The Hills

Nicholas Krgovich

Crystal Math, 2016

http://nicholaskrgovich.com

REVIEW BY: Vish Iyer

ORIGINALLY PUBLISHED: 08/14/2016

Listening to The Hills is like drinking wine; whether you are a connoisseur or not, just the very act of partaking in the consumption feels classy. This release, which is a continuation of Nicholas Krgovich’s Los Angeles-themed albums (starting with On Sunset and its companion disc On Cahuenga), follows this Vancouver-based singer/songwriter’s signature style, consisting of bright sophisti-pop songs with touches of gorgeous orchestral arrangements. The orchestral arrangements are a huge part of this disc, but they are not so big so as to overshadow Krgovich’s intoxicatingly sexy vocals, which is the real gem of his musical persona.

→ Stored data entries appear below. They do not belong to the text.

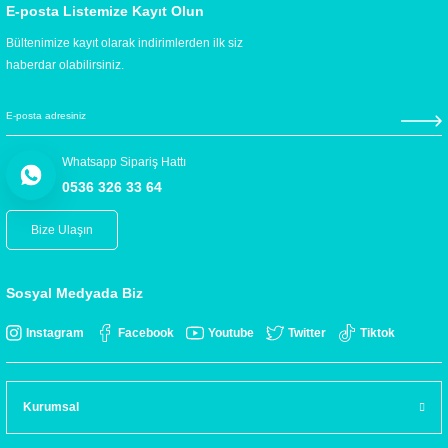
E-posta Listemize Kayıt Olun
Bültenimize kayıt olarak indirimlerden ilk siz
haberdar olabilirsiniz.
Whatsapp Sipariş Hattı
0536 326 33 64
Bize Ulaşın
Sosyal Medyada Biz
Instagram
Facebook
Youtube
Twitter
Tiktok
Kurumsal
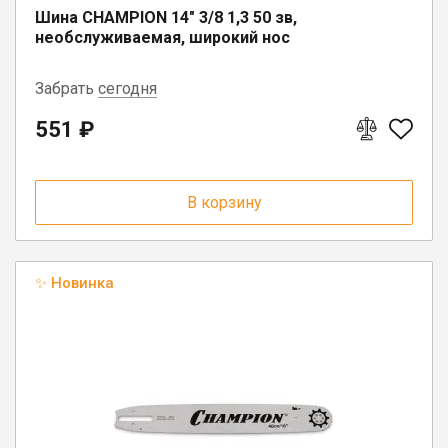
Юрлицам
Шина CHAMPION 14" 3/8 1,3 50 зв,
необслуживаемая, широкий нос
Забрать
сегодня
551 ₽
г. Вологда, ул. Саммера, д. 23
п. Коноша, ул. Советская, д. 72А
В корзину
✨ Новинка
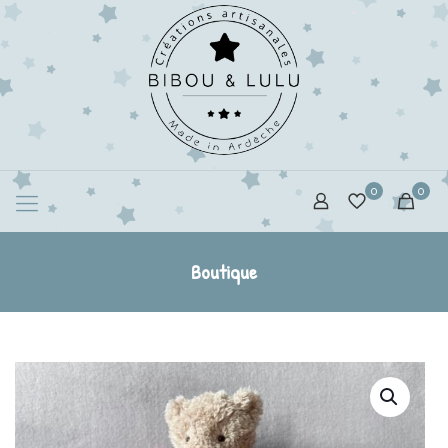
0
0
Boutique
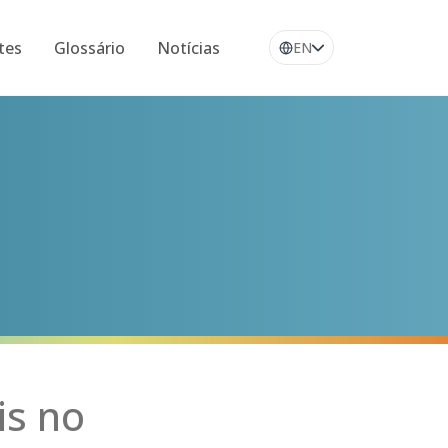
tes
Glossário
Notícias
EN
is no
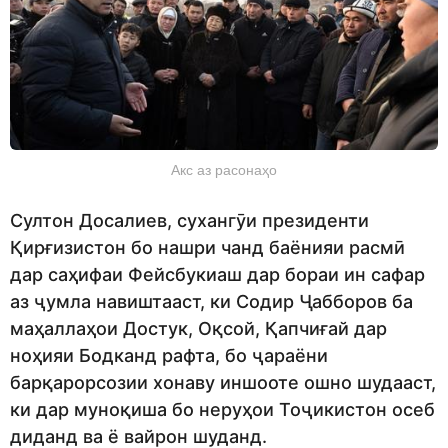
Акс аз расонаҳо
Султон Досалиев, сухангӯи президенти
Қирғизистон бо нашри чанд баёнияи расмӣ
дар саҳифаи Фейсбукиаш дар бораи ин сафар
аз ҷумла навиштааст, ки Содир Ҷабборов ба
маҳаллаҳои Достук, Оқсой, Қапчиғай дар
ноҳияи Бодканд рафта, бо ҷараёни
барқарорсозии хонаву иншооте ошно шудааст,
ки дар муноқиша бо неруҳои Тоҷикистон осеб
диданд ва ё вайрон шуданд.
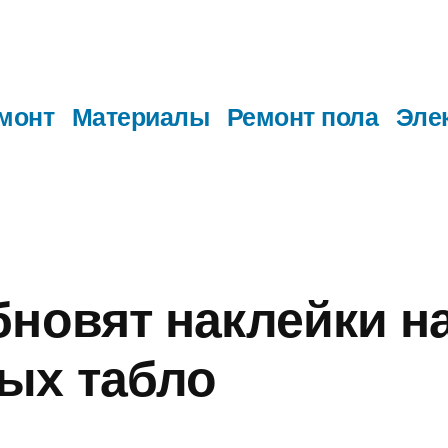
монт
Материалы
Ремонт пола
Эле
бновят наклейки н
ых табло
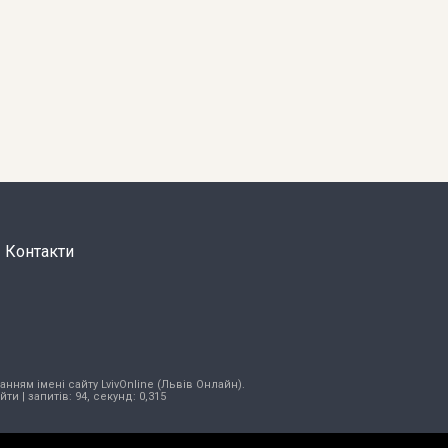
Контакти
нням імені сайту LvivOnline (Львів Онлайн).
ійти
| запитів: 94, секунд: 0,315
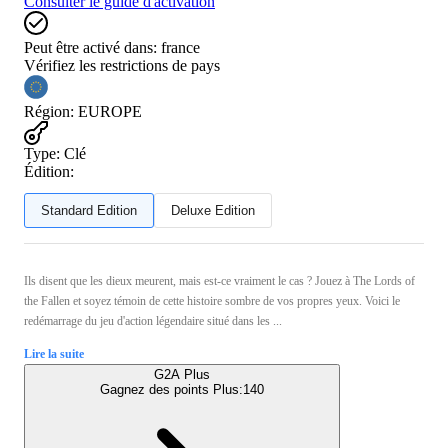
Consulter le guide d'activation
Peut être activé dans:
france
Vérifiez les restrictions de pays
Région
:
EUROPE
Type
:
Clé
Édition:
Standard Edition
Deluxe Edition
Ils disent que les dieux meurent, mais est-ce vraiment le cas ? Jouez à The Lords of
the Fallen et soyez témoin de cette histoire sombre de vos propres yeux. Voici le
redémarrage du jeu d'action légendaire situé dans les ...
Lire la suite
G2A Plus
Gagnez des points Plus:
140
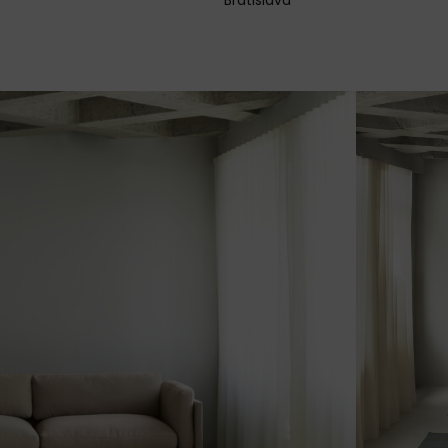
Bratislava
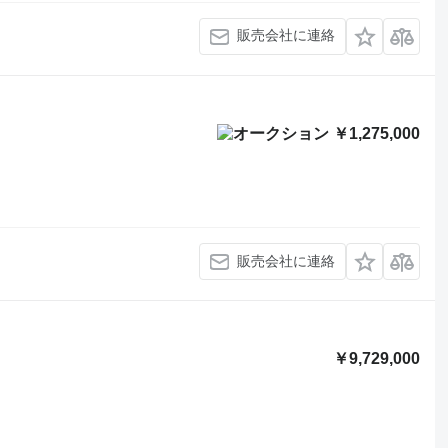
販売会社に連絡
￥1,275,000
販売会社に連絡
￥9,729,000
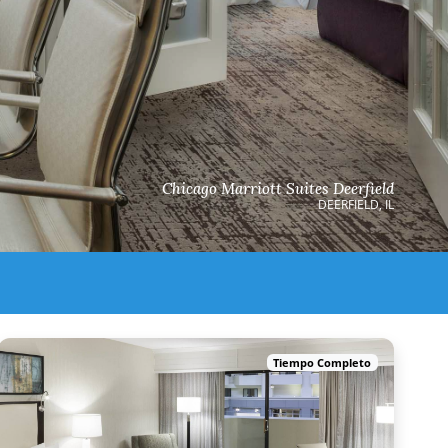
Chicago Marriott Suites Deerfield
DEERFIELD, IL
Tiempo Completo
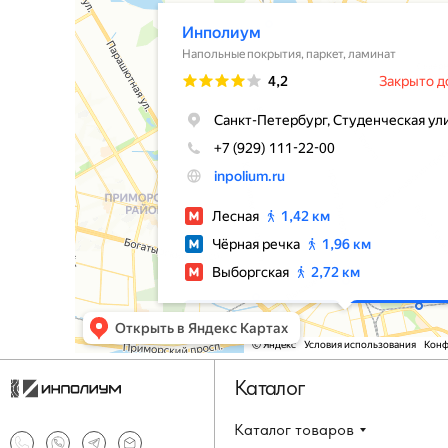
Каталог
Каталог товаров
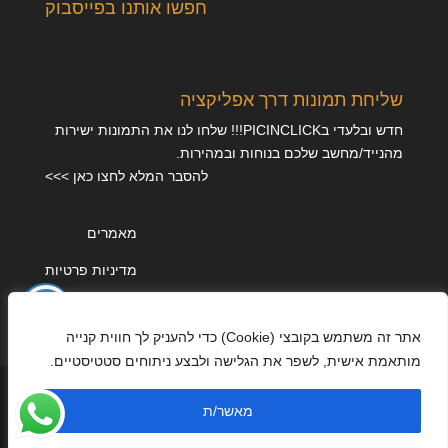
חפשו אותנו בפייסבוק
שליחת תמונות דרך אפליקציה
חדש ובלעדי בPICINCLICK!!! שלחו לנו את התמונות ישירות
מהנייד/מחשב שלכם בנוחות ובמהירות.
להסבר המלא לחצו כאן >>>
מאמרים
מדיניות פרטיות
אתר זה משתמש בקובצי (Cookie) כדי להעניק לך חווית קנייה
מותאמת אישית, לשפר את הגלישה ולבצע ניתוחים סטטיסטיים.
מאשר/ת
עוצב על ידי
Elegant Themes
| מונע על ידי
WordPress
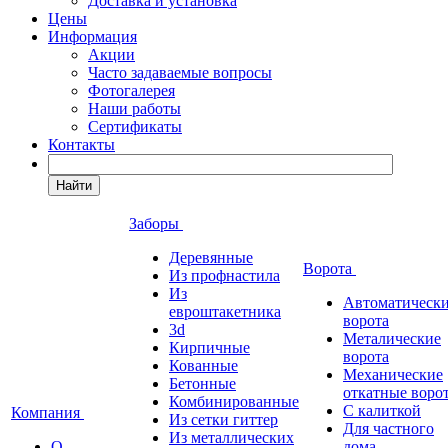
Доставка и установка
Цены
Информация
Акции
Часто задаваемые вопросы
Фотогалерея
Наши работы
Сертификаты
Контакты
Найти
Заборы
Деревянные
Ворота
Из профнастила
Из
Автоматическ
евроштакетника
ворота
3d
Металические
Кирпичные
ворота
Кованные
Механические
Бетонные
откатные воро
Комбинированные
С калиткой
Компания
Из сетки гиттер
Для частного
Из металлических
О
дома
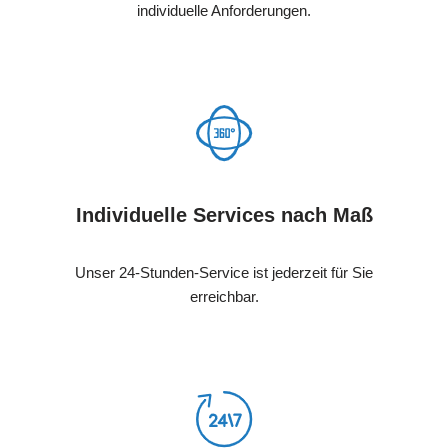
individuelle Anforderungen.
Individuelle Services nach Maß
Unser 24-Stunden-Service ist jederzeit für Sie
erreichbar.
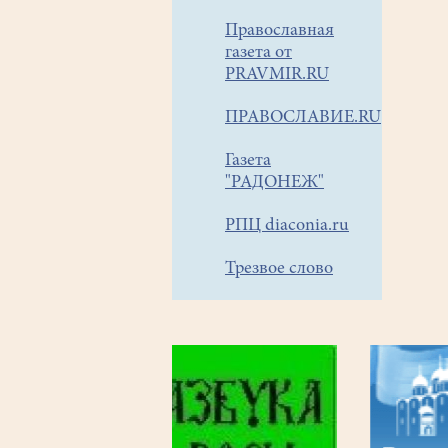
Православная
газета от
PRAVMIR.RU
ПРАВОСЛАВИЕ.RU
Газета
"РАДОНЕЖ"
РПЦ diaconia.ru
Трезвое слово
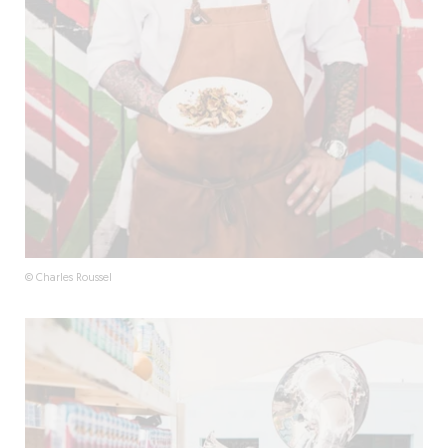
© Charles Roussel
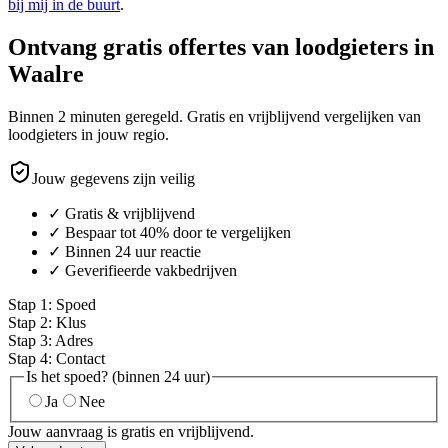
bij mij in de buurt
.
Ontvang gratis offertes van loodgieters in
Waalre
Binnen 2 minuten geregeld. Gratis en vrijblijvend vergelijken van
loodgieters in jouw regio.
Jouw gegevens zijn veilig
✓ Gratis & vrijblijvend
✓ Bespaar tot 40% door te vergelijken
✓ Binnen 24 uur reactie
✓ Geverifieerde vakbedrijven
Stap
1
:
Spoed
Stap
2
:
Klus
Stap
3
:
Adres
Stap
4
:
Contact
Is het spoed? (binnen 24 uur)
Ja
Nee
Jouw aanvraag is gratis en vrijblijvend.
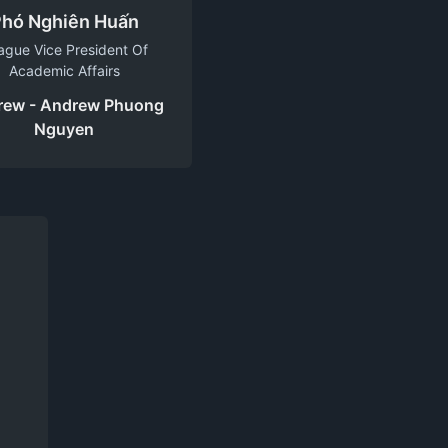
hó Nghiên Huấn
ague Vice President Of
Academic Affairs
rew - Andrew Phuong
Nguyen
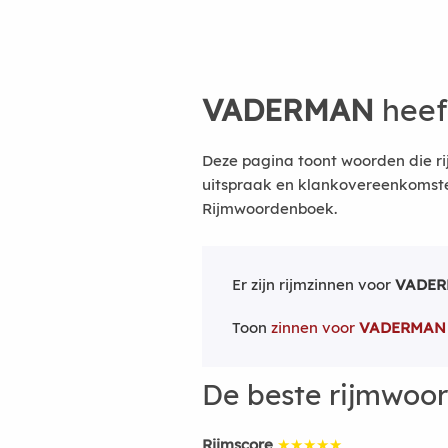
VADERMAN
heef
Deze pagina toont woorden die r
uitspraak en klankovereenkomsten
Rijmwoordenboek.
Er zijn rijmzinnen voor
VADE
Toon
zinnen voor
VADERMAN
De beste rijmwoo
Rijmscore
★★★★★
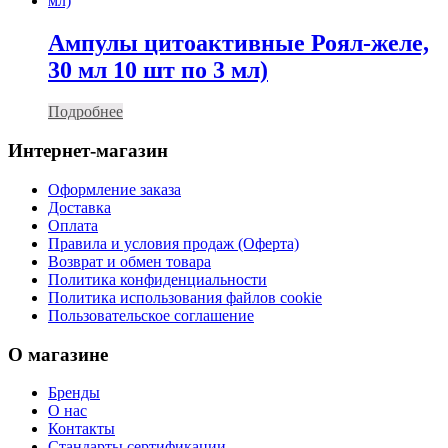
Ампулы цитоактивные Роял-желе,
30 мл 10 шт по 3 мл)
Подробнее
Интернет-магазин
Оформление заказа
Доставка
Оплата
Правила и условия продаж (Оферта)
Возврат и обмен товара
Политика конфиденциальности
Политика использования файлов cookie
Пользовательское соглашение
О магазине
Бренды
О нас
Контакты
Стандарты сертификации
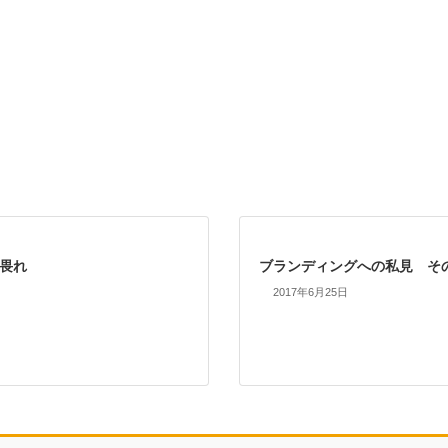
畏れ
ブランディングへの私見 そ
2017年6月25日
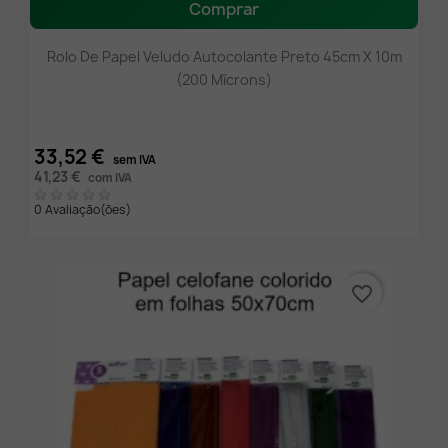
Comprar
Rolo De Papel Veludo Autocolante Preto 45cm X 10m
(200 Mícrons)
33,52 €
sem IVA
41,23 €
com IVA
0 Avaliação(ões)
favorite_border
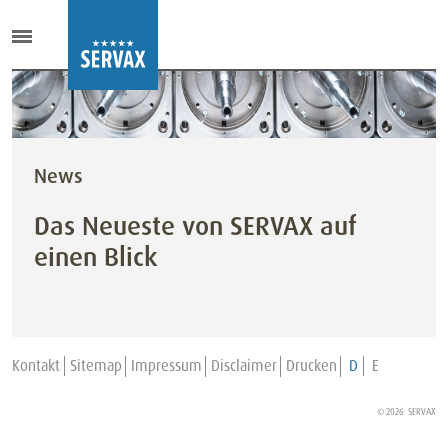
News
Das Neueste von SERVAX auf
einen Blick
Kontakt
Sitemap
Impressum
Disclaimer
Drucken
D
E
© 2026 SERVAX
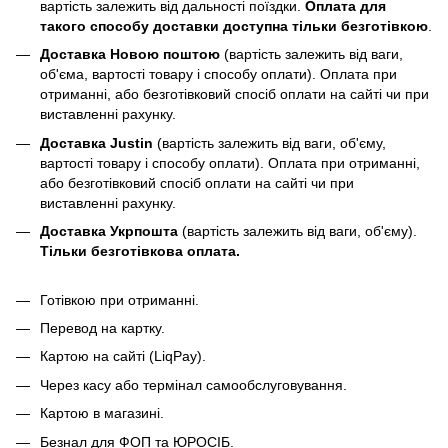
вартість залежить від дальності поїздки.
Оплата для
такого способу доставки доступна тільки безготівкою
.
Доставка Новою поштою
(вартість залежить від ваги,
об'єма, вартості товару і способу оплати). Оплата при
отриманні, або безготівковий спосіб оплати на сайті чи при
виставленні рахунку.
Доставка Justin
(вартість залежить від ваги, об'єму,
вартості товару і способу оплати). Оплата при отриманні,
або безготівковий спосіб оплати на сайті чи при
виставленні рахунку.
Доставка Укрпошта
(вартість залежить від ваги, об'єму).
Тільки безготівкова оплата.
Готівкою при отриманні.
Перевод на картку.
Картою на сайті (LiqPay).
Через касу або термінал самообслуговування.
Картою в магазині.
Безнал для ФОП та ЮРОСІБ.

The Hills has an unmistakable aura of sophistication in how carefully it is crafted. The music is gorgeous without being excessive. Take for instance the track “Sunset Tower,” where Krgovich’s vocals are accompanied by just the right amount of music – gently played pianos, finger snapping instead of drums, orchestral music that wafts in and out like a gentle breeze, and an upright bass that thumps with velvety smoothness. my_heart_sings_the_harmony_web_ad_alt_250

The best songs on this release find Krgovich taking this jazzy orchestra-laden, ultra refined style into the ‘80s sophisti-pop space. These numbers include “Mountain Song,” “The Place Goes Quiet,” “Lookout Point,” and “Out Of Work Jazz Singer,” which have a distinct sophisti-pop vibe, but are not weighed down by the ‘80s sound. Instead, the music on these cuts is fresh and very contemporary, sounding as if the sophisti-pop movement got a makeover for a new generation of listeners.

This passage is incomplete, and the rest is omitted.